My friend Julie is a walking, talking lucky charm. Like pink hearts, orange stars, yellow moons, green clovers and blue diamonds lucky. Every time we dine together, we have a good meal.
Last night, we chose The Blue Plate, out where Mission hits Valencia. It’s a quintessential neighborhood place, far from the crowds of the Inner Mission, or anywhere downtown. Drive by fast and you’re likely to miss it.
The focaccia was a good early omen. I’ve practically given up on focaccia as of late. Nobody seems to get it right. It’s either too spongy or too twiggy with rosemary, but The Blue Plate nailed it. Julie aptly described it as “crunchewy”. Soft but not too giving, lightly crisp on the outside, with the perfect amount of sea salt.
I moved on to the Roast Eggplant, Brandywine Tomato and Gypsy Pepper Soup, which turned out to be vegan, but creamy as all get out. Such a nice surprise. Julie went for the Star Route Farms Spinach with Brown Turkey Figs, Ricotta Salata and Spiced Hazelnuts. I stole off her plate like the dirty, rotten thief that I truly am, and she was kind enough to let me get away with it. Happy days for me: It was simple and delicious. Sometimes figs ick me out, to be honest. But last night, they hit the right note.
On to the Fried Green Tomatoes. (Oh, Mary Stewart Masterson, how you rocked my world…You’re just an old bee charmer, Idgie Thredgood. That’s what you are.) Whoddathunkit as an entrée, but it worked. The fried bit gave the dish some hearty substance, while the addition of summer squash and pesto kept it light and springy.
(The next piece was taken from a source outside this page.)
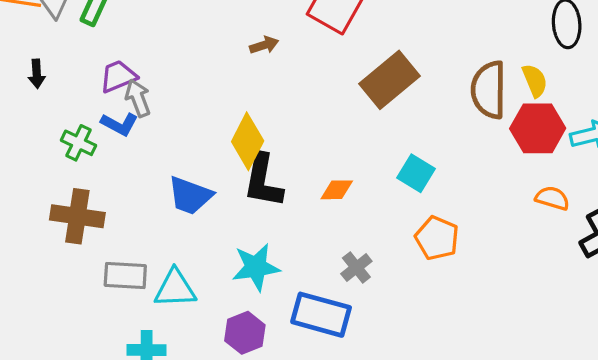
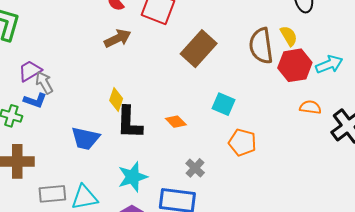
brown arrow: (264, 45) -> (118, 38), size x1.5
yellow diamond: (248, 141) -> (116, 100), size x0.7
orange diamond: (337, 190) -> (176, 122), turned 55

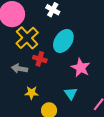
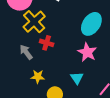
cyan ellipse: (63, 41) -> (91, 24), moved
gray arrow: (20, 69) -> (26, 52), turned 42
We also opted to split an order of the Taco Truck Style Corn on the Cob with Queso Fresco, Lime and Paprika, which is a perennial favorite of mine. Seriously. I knowingly risk all kinds of intestinal nastiness to eat corn like this from street vendors in Mexico, such is the depth of my love. And Blue Plate didn’t disappoint. It’s not a hard dish to pull of, mind you, but it’s just nice to see it on the menu.
The only (ever so slight) misstep of the meal came with Julie’s Gnocci with Braised Chicken. It wasn’t that it was bad—I tasted a chicken-free bite—rather, it felt out of place. The flavors were decidedly wintry. I kept thinking of a hearty French stew or something, which came out of nowhere on a summertime menu. But really, folks, if that’s all I can bitch about, we’re in pretty good shape.